Museum professionals constantly seek new scientific methods to protect and conserve works of art from the ravages of time, humidity, extreme temperatures, and air pollution. One of the most serious problems facing painting, prints, and drawings is color fading due to overexposure to light. Museums often limit or adjust the amount of light in their galleries to minimize this damage, but they must balance the need to limit light with need to maximize visual pleasure for the museum visitor. Finding the balance requires the employment of a field called cognitive science
, a fundamental science for understanding the viewers experience of a work of art.
In cognitive science, human perception begins with an infinite amount of photons, reflected from various surfaces, entering the eye. In the retina, cones register color as light enters the eye. There are three different types of cones in the retina: red, green, and blue. A red cone may be surrounded by a series of blue cones, or green surrounded by red, all of which are connected to the optic nerve, which in turn transmits information to the brain. In the brain, neurons are dedicated to specific purposes, such as registering lines, movement, color, and light.
In a museum, the spectra of light sources may vary from room to room: some galleries are lit by daylight while others are illuminated by artificial light.
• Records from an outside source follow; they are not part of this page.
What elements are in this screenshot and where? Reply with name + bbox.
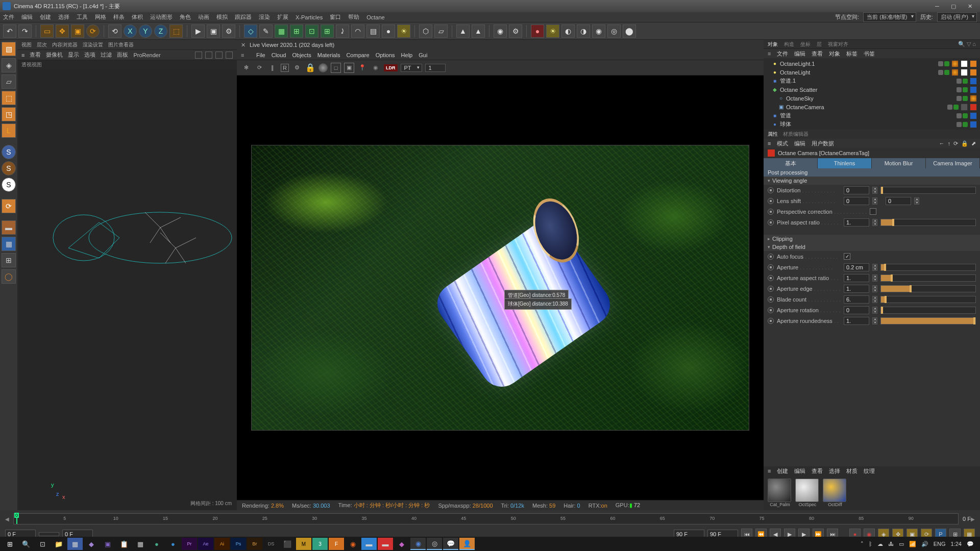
edge-button[interactable]: ● (165, 538, 181, 550)
ai-button[interactable]: Ai (214, 538, 230, 550)
nodespace-combo[interactable]: 当前 (标准/物理) (863, 12, 916, 22)
am-menu-mode[interactable]: 模式 (777, 140, 788, 147)
z-axis-button[interactable]: Z (154, 24, 167, 38)
lv-menu-cloud[interactable]: Cloud (272, 52, 286, 58)
vp-nav2-icon[interactable] (205, 52, 212, 59)
tray-lang[interactable]: ENG (934, 541, 946, 547)
vp-tab-pv[interactable]: 图片查看器 (108, 41, 134, 48)
aperture-input[interactable]: 0.2 cm (844, 263, 869, 271)
vp-menu-pr[interactable]: ProRender (133, 52, 160, 58)
mat-menu-edit[interactable]: 编辑 (794, 467, 805, 475)
hamburger-icon[interactable]: ≡ (21, 52, 24, 58)
lv-menu-materials[interactable]: Materials (317, 52, 340, 58)
distortion-slider[interactable] (880, 187, 976, 194)
ap-edge-input[interactable]: 1. (844, 285, 869, 293)
task4[interactable]: 📋 (116, 538, 132, 550)
aperture-slider[interactable] (880, 264, 976, 271)
vp-menu-disp[interactable]: 显示 (68, 51, 79, 59)
tray-cloud-icon[interactable]: ☁ (877, 541, 883, 547)
object-row[interactable]: ▣OctaneCamera (767, 103, 977, 111)
object-row[interactable]: ◆Octane Scatter (767, 85, 977, 94)
mat-menu-view[interactable]: 查看 (812, 467, 823, 475)
vp-menu-cam[interactable]: 摄像机 (46, 51, 63, 59)
vp-menu-filt[interactable]: 过滤 (101, 51, 112, 59)
back-icon[interactable]: ← (939, 140, 945, 147)
om-menu-obj[interactable]: 对象 (829, 50, 840, 58)
lock2-icon[interactable]: 🔒 (961, 140, 968, 147)
playhead[interactable] (16, 514, 17, 524)
pen-button[interactable]: ✎ (259, 24, 273, 38)
pr-button[interactable]: Pr (182, 538, 197, 550)
cloner-button[interactable]: ⊞ (321, 24, 334, 38)
vp-menu-panel[interactable]: 面板 (117, 51, 128, 59)
snap-b-button[interactable]: ▲ (472, 24, 485, 38)
attr-tab-attr[interactable]: 属性 (768, 131, 778, 138)
attr-tab-mat[interactable]: 材质编辑器 (783, 131, 808, 138)
tray-net-icon[interactable]: 🖧 (888, 541, 894, 547)
vp-menu-opt[interactable]: 选项 (84, 51, 95, 59)
lv-menu-options[interactable]: Options (376, 52, 395, 58)
point-mode-button[interactable]: ⟳ (2, 199, 16, 213)
task-f[interactable]: F (329, 538, 344, 550)
cube-button[interactable]: ◇ (244, 24, 257, 38)
close-button[interactable]: ✕ (962, 2, 977, 11)
menu-tracker[interactable]: 跟踪器 (235, 13, 252, 21)
l-mode-button[interactable]: L (2, 123, 16, 138)
mat-menu-mat[interactable]: 材质 (846, 467, 857, 475)
ap-aspect-slider[interactable] (880, 274, 976, 282)
uv-mode-button[interactable]: ⊞ (2, 253, 16, 267)
menu-select[interactable]: 选择 (58, 13, 69, 21)
timeline-ruler[interactable]: 51015202530354045505560657075808590 (13, 513, 959, 524)
attr-sub[interactable]: Post processing (764, 168, 980, 177)
workplane-button[interactable]: ▱ (434, 24, 448, 38)
lv-refresh-icon[interactable]: ✻ (241, 63, 251, 73)
octane-sun-button[interactable]: ☀ (546, 24, 559, 38)
kernel-num-input[interactable]: 1 (425, 64, 446, 72)
object-row[interactable]: ■管道 (767, 111, 977, 120)
mat-menu-select[interactable]: 选择 (829, 467, 840, 475)
minimize-button[interactable]: ─ (929, 2, 945, 11)
octane-env-button[interactable]: ◉ (592, 24, 605, 38)
rc-tab-coord[interactable]: 坐标 (800, 41, 811, 48)
om-menu-edit[interactable]: 编辑 (794, 50, 805, 58)
tray-wifi-icon[interactable]: 📶 (909, 541, 916, 547)
task-b1[interactable]: ▬ (361, 538, 377, 550)
lv-menu-objects[interactable]: Objects (292, 52, 311, 58)
lv-tab-title[interactable]: Live Viewer 2020.1 (202 days left) (250, 42, 334, 48)
menu-window[interactable]: 窗口 (330, 13, 341, 21)
cam-tab-thinlens[interactable]: Thinlens (818, 158, 872, 168)
coord-button[interactable]: ⬚ (169, 24, 183, 38)
up-icon[interactable]: ↑ (948, 140, 951, 147)
misc-mode-button[interactable]: ◯ (2, 269, 16, 284)
task-last[interactable]: 👤 (459, 538, 475, 550)
task5[interactable]: ▦ (133, 538, 148, 550)
pin-icon[interactable]: 📍 (357, 63, 368, 73)
menu-edit[interactable]: 编辑 (21, 13, 33, 21)
tray-up-icon[interactable]: ˄ (861, 541, 864, 547)
menu-mograph[interactable]: 运动图形 (150, 13, 173, 21)
maximize-button[interactable]: ▢ (946, 2, 961, 11)
viewport-3d[interactable]: yzx 网格间距 : 100 cm (17, 69, 237, 510)
octane-icon[interactable]: ◉ (494, 24, 507, 38)
axis-mode-button[interactable]: ◳ (2, 107, 16, 121)
ext-icon[interactable]: ⬈ (971, 140, 976, 147)
menu-extensions[interactable]: 扩展 (277, 13, 288, 21)
taskview-button[interactable]: ⊡ (35, 538, 50, 550)
object-row[interactable]: ■管道.1 (767, 77, 977, 85)
menu-mesh[interactable]: 网格 (95, 13, 106, 21)
lv-r-icon[interactable]: R (281, 64, 289, 72)
lensshift-x-input[interactable]: 0 (844, 197, 869, 205)
kernel-select[interactable]: PT (401, 64, 422, 72)
octane-fog-button[interactable]: ◑ (577, 24, 590, 38)
lv-menu-help[interactable]: Help (401, 52, 413, 58)
ap-rot-slider[interactable] (880, 307, 976, 314)
select-button[interactable]: ▭ (40, 24, 54, 38)
radio-icon[interactable] (768, 187, 774, 193)
vp-tab-rs[interactable]: 渲染设置 (83, 41, 103, 48)
vp-tab-hier[interactable]: 层次 (37, 41, 47, 48)
render-region-button[interactable]: ▣ (207, 24, 220, 38)
autofocus-checkbox[interactable]: ✓ (844, 253, 850, 260)
explorer-button[interactable]: 📁 (51, 538, 66, 550)
mat-menu-tex[interactable]: 纹理 (864, 467, 875, 475)
rotate-button[interactable]: ⟳ (86, 24, 100, 38)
On the visible spectrum, outdoor light appears blue, and indoor light appears yellow, and the appearance of color in light is directly related to its temperature. When an object or substance is heated by light, it emits a glow. The hotter the temperature, the bluer the glow. For example, the flame of a lit match is hottest in the center, where it appears blue, and coolest on the outside, where it appears orange or yellow. Sunlight is a high-temperature light, so its reflected glow appears a cool blue. By contrast, artificial light, like that from a 40-watt tungsten lightbulb, is cooler in temperature, so its reflected glow is warm yellow. However, while the temperature of light striking an object may change, the human eye always perceives that object as the same color. This phenomenon is called color constancy. In the absence of a point of reference, color constancy works beautifully. When direct comparison is made between different temperatures of light striking the same object, the human brain will perceive pronounced contrasts in the color of that object.
Demonstration of Color Temperature
We know that lights of different temperatures emit, or reflect, different colors, ranging from warm yellow to cool blue. We also know that while the eye and the brain receive and perceive information, such as lines, colors, and textures, through reflected light they do not necessarily perceive the temperature of light emitted by a source, except by contrast. Is it possible to determine whether color temperature has an impact on the viewing experience in a museum? Do viewers prefer a certain light temperature to another for looking at art?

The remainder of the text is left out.